● Task prompt:
Transcribe exactly the lines that fall between the one holding "May 30, 2021" and the one holding "भगीरथ भालकेंची...", inclusive, from the entries below.

● Dataset records:
◇ ◇ ◇ ◇

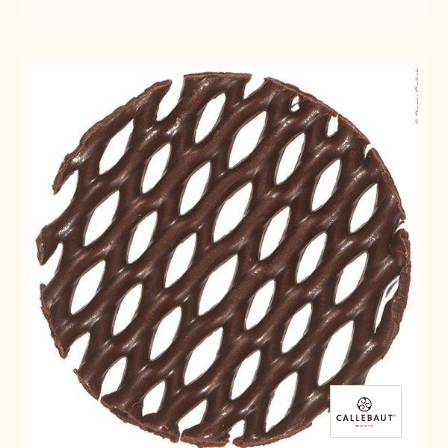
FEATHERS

◇ ◇ ◇ ◇

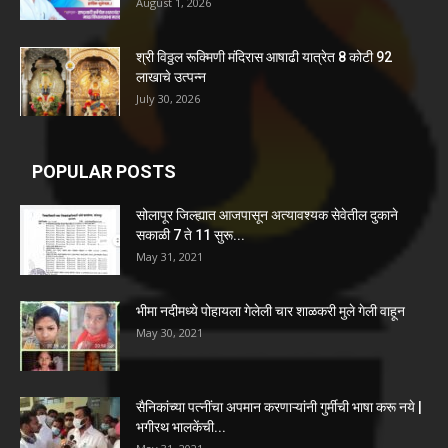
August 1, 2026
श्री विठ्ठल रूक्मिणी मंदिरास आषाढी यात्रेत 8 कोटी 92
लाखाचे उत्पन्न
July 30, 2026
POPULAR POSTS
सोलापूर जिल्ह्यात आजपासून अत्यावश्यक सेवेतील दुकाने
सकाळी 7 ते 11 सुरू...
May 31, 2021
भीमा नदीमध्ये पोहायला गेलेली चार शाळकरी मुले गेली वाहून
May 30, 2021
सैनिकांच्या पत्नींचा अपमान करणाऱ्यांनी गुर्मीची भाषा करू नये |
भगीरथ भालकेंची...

◇ ◇ ◇ ◇

● Reply:
May 30, 2021
सैनिकांच्या पत्नींचा अपमान करणाऱ्यांनी गुर्मीची भाषा करू नये |
भगीरथ भालकेंची...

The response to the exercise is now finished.